▶ [Assignment]: In the data below, how many lines include the string "ditës"? Give only the number.

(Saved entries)
--- START ---

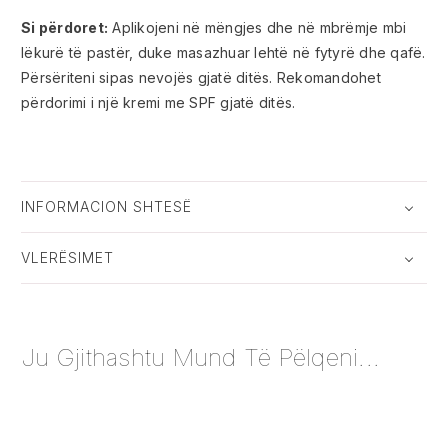
Si përdoret:
Aplikojeni në mëngjes dhe në mbrëmje mbi
lëkurë të pastër, duke masazhuar lehtë në fytyrë dhe qafë.
Përsëriteni sipas nevojës gjatë ditës. Rekomandohet
përdorimi i një kremi me SPF gjatë ditës.
INFORMACION SHTESË
VLERËSIMET
Ju Gjithashtu Mund Të Pëlqeni...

--- END ---

▶ [Response area]: 2